Pacificação universal
61. Quanto ao entendimento, à concórdia e à tranquilidade entre os animais das diversas espécies, ou por natureza opostos e hostis uns aos outros, os presbíteros dizem que será verdadeiramente assim à vinda de Cristo, quando reinará sobre todo o universo. Daqui simbolicamente se anuncia que homens de diferentes estirpes, mas de similares costumes, serão recolhidos juntos, pacificamente, em virtude do nome de Cristo. De fato, os justos reunidos, comparados a novilhos, a cordeiros e a cabritos, e as crianças não sofrerão quaisquer danos por parte daqueles que, homens e mulheres, em uma época anterior, foram modelados por cupidez com relação ao comportamento dos animais selvagens, a ponto de que alguns se assemelhavam a lobos ou a leões, ao rapinar os fracos e ao lutar com os seus pares; as mulheres, semelhantes a leopardos ou víboras, recorrendo a venenos mortais, chegavam a matar os seus amantes, ou sob a ação da paixão. Reunidos em um só nome, alçados pela graça de Deus, hão de adquirir os costumes dos justos, mudando a sua natureza selvagem e feroz. Isso aconteceu, pois aqueles que antes eram cruéis a tal ponto de não recuarem de algum ato ímpio, quando conheceram a Cristo, e acreditando nele, mal acreditaram e se mudaram, para que não se prendessem diante de um supremo ato de justiça. Assim radicais são as mudanças que a fé em Cristo, Filho de Deus, opera naqueles que nele creem. Ele disse: “foi levado para exercitar o poder às nações”, porque, uma vez morto, deve ressuscitar, ser proclamado e acreditado como Filho de Deus e rei; por isso diz: “o seu erguer-se será uma honra”, isto é, uma glória, porque o momento no qual foi glorificado como Deus foi o momento de sua ressurreição.

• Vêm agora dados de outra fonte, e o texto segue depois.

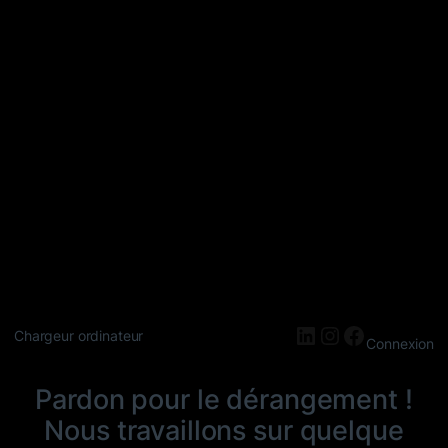
LinkedIn
Instagram
Faceboo
Chargeur ordinateur
Connexion
Pardon pour le dérangement !
Nous travaillons sur quelque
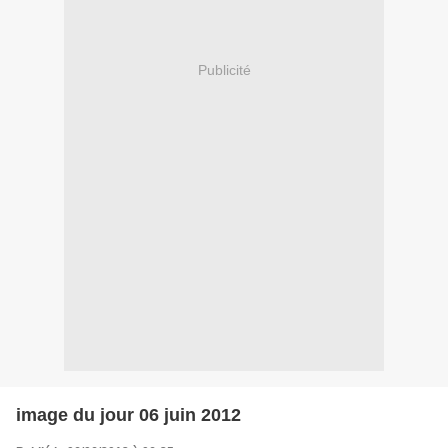
Publicité
image du jour 06 juin 2012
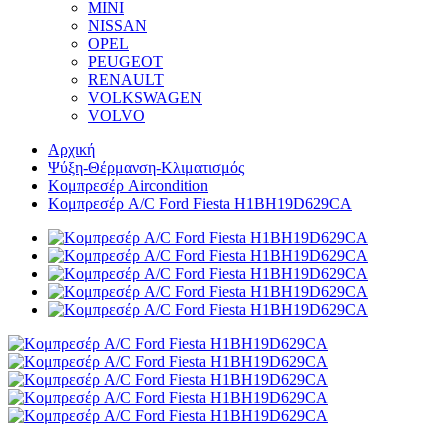
MINI
NISSAN
OPEL
PEUGEOT
RENAULT
VOLKSWAGEN
VOLVO
Αρχική
Ψύξη-Θέρμανση-Κλιματισμός
Κομπρεσέρ Aircondition
Κομπρεσέρ A/C Ford Fiesta H1BH19D629CA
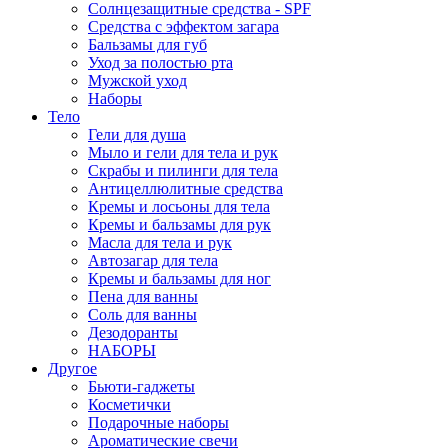
Солнцезащитные средства - SPF
Средства c эффектом загара
Бальзамы для губ
Уход за полостью рта
Мужской уход
Наборы
Тело
Гели для душа
Мыло и гели для тела и рук
Скрабы и пилинги для тела
Антицеллюлитные средства
Кремы и лосьоны для тела
Кремы и бальзамы для рук
Масла для тела и рук
Автозагар для тела
Кремы и бальзамы для ног
Пена для ванны
Соль для ванны
Дезодоранты
НАБОРЫ
Другое
Бьюти-гаджеты
Косметички
Подарочные наборы
Ароматические свечи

A tenda de Davi, símbolo do Corpo de Cristo
62. Por isso, o profeta, quando disse: “Naquele dia, a raiz de Jessé, que se ergue como um sinal para os povos”, afirma claramente que o Corpo de Cristo, nascido de Davi, como dissemos antes, depois da morte, ressuscitou dos mortos. Chama “tenda” o seu corpo. E, com efeito, por essas palavras disse também que Cristo – o qual, segundo a carne, descende de Davi – será Filho de Deus, e depois de sua morte ressuscitará, e será
homem por aspecto externo, porém Deus pelo poder; será juiz do universo e o único justo e Redentor. Tudo isso se encontra na Escritura.

A profecia de Belém
63. Por sua vez, o profeta Miqueias indica o lugar do nascimento de Cristo, isto é, Belém da Judeia: “E tu, Belém, terra de Judá, de modo algum és o menor entre os clãs de Judá, pois de ti sairá um chefe que apascentará Israel, o meu povo”. Belém é também a pátria de Davi. Assim, pertence à posteridade, não apenas pela Virgem que o deu à luz, mas também por ter nascido em Belém, pátria de Davi.